___ Material for the task ___

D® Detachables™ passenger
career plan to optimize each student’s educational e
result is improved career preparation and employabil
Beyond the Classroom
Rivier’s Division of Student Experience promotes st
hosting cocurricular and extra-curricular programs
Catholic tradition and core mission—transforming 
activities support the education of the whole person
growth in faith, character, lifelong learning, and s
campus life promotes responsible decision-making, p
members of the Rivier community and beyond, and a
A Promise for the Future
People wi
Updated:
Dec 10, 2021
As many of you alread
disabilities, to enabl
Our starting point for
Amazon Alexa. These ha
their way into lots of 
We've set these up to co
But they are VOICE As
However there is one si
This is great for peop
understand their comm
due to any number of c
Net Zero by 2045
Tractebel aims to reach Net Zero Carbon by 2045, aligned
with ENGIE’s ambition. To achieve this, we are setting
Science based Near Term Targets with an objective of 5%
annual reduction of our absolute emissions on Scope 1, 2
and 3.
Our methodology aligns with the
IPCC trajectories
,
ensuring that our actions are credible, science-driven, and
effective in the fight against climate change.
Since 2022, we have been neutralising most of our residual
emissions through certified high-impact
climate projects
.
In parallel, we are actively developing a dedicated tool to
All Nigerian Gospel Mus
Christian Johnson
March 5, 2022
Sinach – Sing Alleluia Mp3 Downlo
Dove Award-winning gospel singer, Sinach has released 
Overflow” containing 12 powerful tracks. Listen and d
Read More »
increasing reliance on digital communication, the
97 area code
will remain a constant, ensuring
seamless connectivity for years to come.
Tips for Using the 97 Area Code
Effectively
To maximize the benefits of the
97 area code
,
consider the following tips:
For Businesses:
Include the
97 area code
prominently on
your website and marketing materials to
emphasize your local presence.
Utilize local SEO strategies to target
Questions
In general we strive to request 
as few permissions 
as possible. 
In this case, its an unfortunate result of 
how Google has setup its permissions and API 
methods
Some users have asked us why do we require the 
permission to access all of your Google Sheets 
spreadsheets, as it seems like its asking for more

___

Exactly how many lines of the listing hold the word "career"? Give the number with nothing else.

2